U.S. gun stocks fell Tuesday after investors rushed to profit from the worst mass shooting in American history. Short-term traders bought stock in Smith & Wesson and its major publicly traded U.S. rival, Sturm, Ruger & Co., after a massacre at Pulse — a gay nightclub in Orlando, Florida — betting that the killings would lift shares.

They were right. Stock in both Smith & Wesson and Sturm, Ruger fell Tuesday on a small selloff from these investors while both stocks remained above Friday's closing price: Smith & Wesson up 2.1 percent and Sturm, Ruger up nearly 4 percent so far this week.

But while many short-term traders walked away with money in their pockets by buying the stocks at the start of the week, the smart money has been in gunmakers’ shares throughout the Obama presidency. The companies earn handsome profits as Americans continue to flock to gun shops and shows, arming up for what they think is an era of strict, even draconian, gun control that seems perpetually just around the corner.

If you bought and held Smith & Wesson stock on the day President Barack Obama took office, Jan. 20, 2009, you’ve made more than a 750 percent gain. If you bought Sturm, Ruger, your gains are even higher, at nearly 860 percent plus a hefty stream of dividend payments.

Those seeking more signals to whether their gun-related investments will continue to be the cash cow they’ve been for the past eight years — or whether the American public has engorged itself adequately on firearms after a yearslong bacchanal —  will get a chance when Smith & Wesson Holding Corp. (NASDAQ:SWHC) reports its fourth-quarter and full fiscal 2016 financial results on Thursday after markets close in New York.

Analysts polled by Thomson Reuters expect the Springfield, Massachusetts-based company to report for the three months ending April 30 a profit of $29.7 million, or 53 cents per share, up from $21.9 million, or 40 cents per share, in the same period last year.
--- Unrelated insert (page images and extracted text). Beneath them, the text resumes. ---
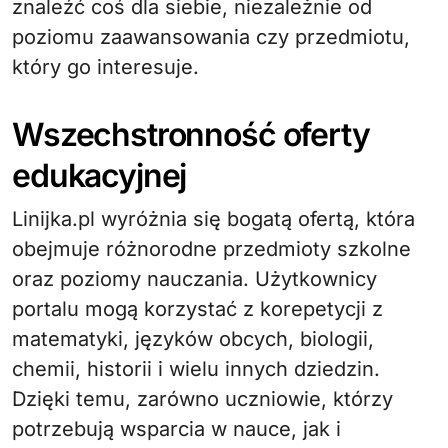
znaleźć coś dla siebie, niezależnie od
poziomu zaawansowania czy przedmiotu,
który go interesuje.
Wszechstronność oferty
edukacyjnej
Linijka.pl wyróżnia się bogatą ofertą, która
obejmuje różnorodne przedmioty szkolne
oraz poziomy nauczania. Użytkownicy
portalu mogą korzystać z korepetycji z
matematyki, języków obcych, biologii,
chemii, historii i wielu innych dziedzin.
Dzięki temu, zarówno uczniowie, którzy
potrzebują wsparcia w nauce, jak i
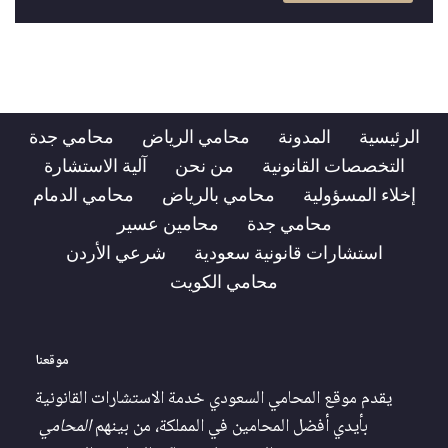
الرئيسية
المدونة
محامي الرياض
محامي جدة
التخصصات القانونية
من نحن
آلية الاستشارة
إخلاء المسؤولية
محامي بالرياض
محامي الدمام
محامي جدة
محامين عسير
استشارات قانونية سعودية
شرعي الأردن
محامي الكويت
موقعنا
يقدم موقع المحامي السعودي خدمة الاستشارات القانونية
بأيدي أفضل المحامين في المملكة، من بينهم
المحامي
Sales are expected to rise to $214.5 million from $181 million in the year-ago period.

The company’s fiscal fourth quarter, the spring, encompasses most industry events of the year and tends to be the strongest. Early last month, Sturm, Ruger firmly beat earnings estimates at $1.21 per share, above Wall Street’s forecast of 96 cents.
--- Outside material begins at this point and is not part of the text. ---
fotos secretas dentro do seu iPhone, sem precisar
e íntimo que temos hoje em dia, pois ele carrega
But last month, data from the FBI showed a 13 percent month-over-month plunge in criminal background checks, a proxy measure of new-gun sales, from 2.1 million to 1.9 million. The figures pushed share prices down on concern that a long surge in demand may be peaking. U.S. new-guns sales in December were among the highest in nearly 20 years, at 1.5 million units, according to the New York Times.
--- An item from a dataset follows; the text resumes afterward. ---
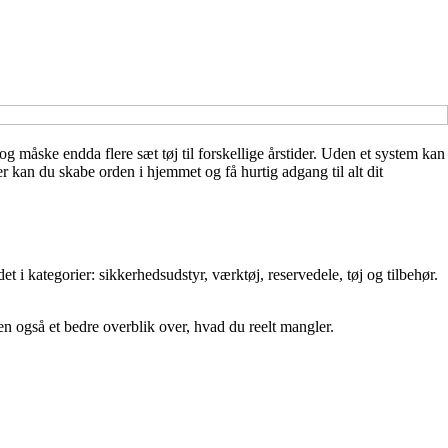
g måske endda flere sæt tøj til forskellige årstider. Uden et system kan
r kan du skabe orden i hjemmet og få hurtig adgang til alt dit
et i kategorier: sikkerhedsudstyr, værktøj, reservedele, tøj og tilbehør.
en også et bedre overblik over, hvad du reelt mangler.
Firearm sales have surged in the Obama years on fears that a string of mass shootings under a Democratic president would lead to efforts to restrict gun sales. Monthly gun sales hit an all-time high of 2 million in January 2013 following Obama’s re-election and the December 2012 massacre in Newtown, Connecticut, which elevated calls for a ban on assault-style semiautomatic rifles like the AR-15 and its derivatives like Smith & Wesson's M&P15 — which has been used in some of the bloodiest mass shootings in recent history.